Dream3DVG: Bridging the Gap Between Text-to-3D and Vector Graphics

In the world of digital design, vector graphics are the gold standard for clarity and scalability. Unlike pixel-based images (raster graphics), which get blurry when you zoom in, vector graphics are defined by mathematical paths—lines, curves, and shapes—that remain crisp at any resolution. They are the backbone of logos, icons, and conceptual art.

However, vector graphics have traditionally been shackled to a 2D plane. If you draw a vector sketch of a car, you can’t simply rotate it to see the back bumper; the drawing is fixed from that specific viewpoint. While recent advancements in AI have enabled “Text-to-3D” generation, applying these techniques to the sparse, abstract world of vector strokes has been notoriously difficult. When you try to force standard 3D generation methods to create line drawings, you often end up with a “tangle of wires”—messy, inconsistent lines that don’t look like a cohesive drawing when rotated.

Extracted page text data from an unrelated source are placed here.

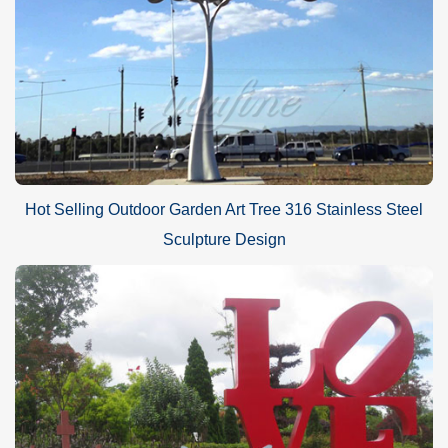
Hot Selling Outdoor Garden Art Tree 316 Stainless Steel
Sculpture Design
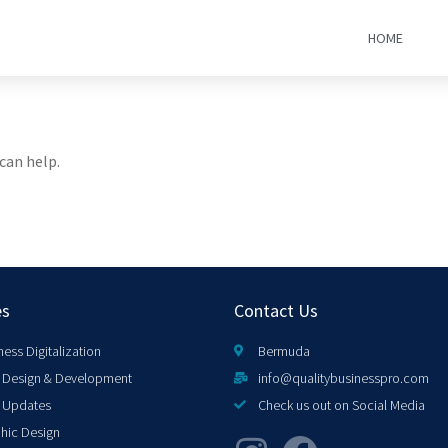
HOME
can help.
es
Contact Us
ness Digitalization
Bermuda
Design & Development
info@qualitybusinesspro.com
 Updates
Check us out on Social Media
hic Design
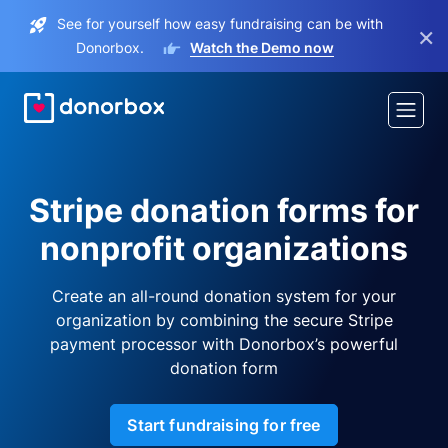
See for yourself how easy fundraising can be with
×
Donorbox.
Watch the Demo now
Stripe donation forms for
nonprofit organizations
Create an all-round donation system for your
organization by combining the secure Stripe
payment processor with Donorbox’s powerful
donation form
Start fundraising for free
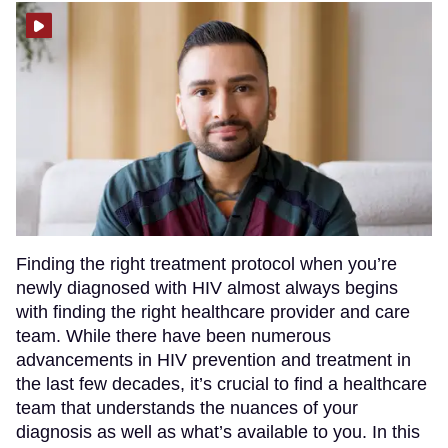
Finding the right treatment protocol when you’re
newly diagnosed with HIV almost always begins
with finding the right healthcare provider and care
team. While there have been numerous
advancements in HIV prevention and treatment in
the last few decades, it’s crucial to find a healthcare
team that understands the nuances of your
diagnosis as well as what’s available to you. In this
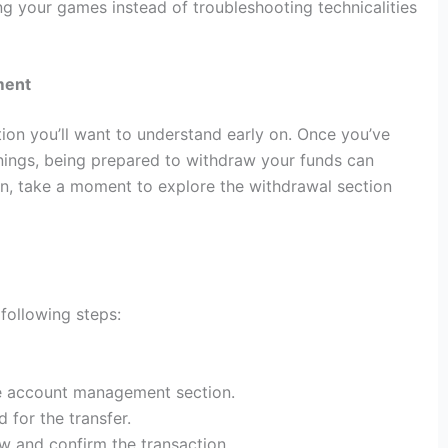
g your games instead of troubleshooting technicalities
ment
tion you’ll want to understand early on. Once you’ve
ngs, being prepared to withdraw your funds can
in, take a moment to explore the withdrawal section
following steps:
the account management section.
for the transfer.
w and confirm the transaction.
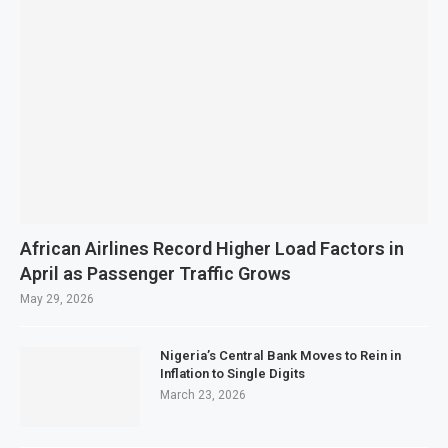
African Airlines Record Higher Load Factors in
April as Passenger Traffic Grows
May 29, 2026
Nigeria’s Central Bank Moves to Rein in
Inflation to Single Digits
March 23, 2026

Enter Dream3DVG, a novel framework presented by researchers from the University of Chinese Academy of Sciences and Chongqing University. This paper proposes a method to generate 3D Vector Graphics (3DVG) that are not only high-quality and consistent from any viewing angle but also smart enough to know which lines should be hidden behind others.

In this deep dive, we will explore how Dream3DVG empowers vector graphics to step into the third dimension.

The Core Problem: Why is 3D Sketching So Hard?

To understand the innovation here, we first need to look at why this is a difficult problem.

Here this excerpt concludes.